Lani and Kai are still here as well. Lani is getting friendlier by the day, and Kai has learned to at least tolerate us – it’s progress. They are growing like weeds. This is a welcome change from the last kittens. Some of them really held out there.
I started my spinning class this weekend. I am enthralled, to put it mildly. I got to take an Ashford Wheel kind of like this one home. I’ll include a picture tomorrow. I had to cover the thing up because as soon as I got it home, Serra figured she should make friends with it. It isn’t mine, so I have to be extra careful that she doesn’t hurt it. My homework assignment is to practice treadling. We didn’t get to spin this week because the teacher thought that learning to use the treadle and draft yarn was a lot to do all at once.
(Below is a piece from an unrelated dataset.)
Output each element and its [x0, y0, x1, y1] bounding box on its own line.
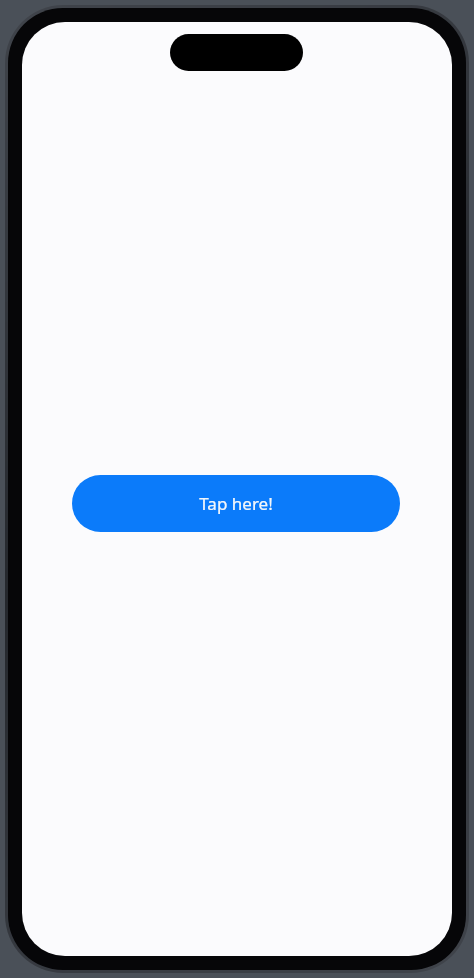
staticText: Tap here! — [199, 492, 273, 515]
button[interactable]: Tap here! — [72, 475, 400, 532]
She is ok if we try to spin this week, but she didn’t show us how, exactly.
I learned a lot yesterday. The teacher showed us new tools and the rawest of materials for spinning. She had a fleece that she divided up for us to take home and wash. It’s kind of easy, but I think I felted the grey one a little. I’m not sure how – they were all in at the same time. I should have gotten a picture of them before I washed, but maybe I can get a shot next week at class (I forgot my camera this time- crud).
We all were given a few pieces of skirted (washed) fleece to practice carding and making rolags (pronounced roll-logs). The bright pink stuff at the bottom is something she gave us to blend with the white stuff so we could practice blending. I’ll get some pictures of the process when the fleece I washed at home dries.
I was pretty proficient at carding. I made rolags like they were going out of style – the teacher decided that I needed more fleece to take home so that I wouldn’t get bored before our next class. I truly love this whole process. I think I was born in the wrong era. Oh, well.
I daresay I am a natural with this fiber making jazz. I showed the teacher the ball of yarn I made recently with the drop spindle, and she was genuinely impressed. I like that I have found a hobby that I have some natural talent for. Now I just need to buy a stinking house so I have room for a wheel. Sigh.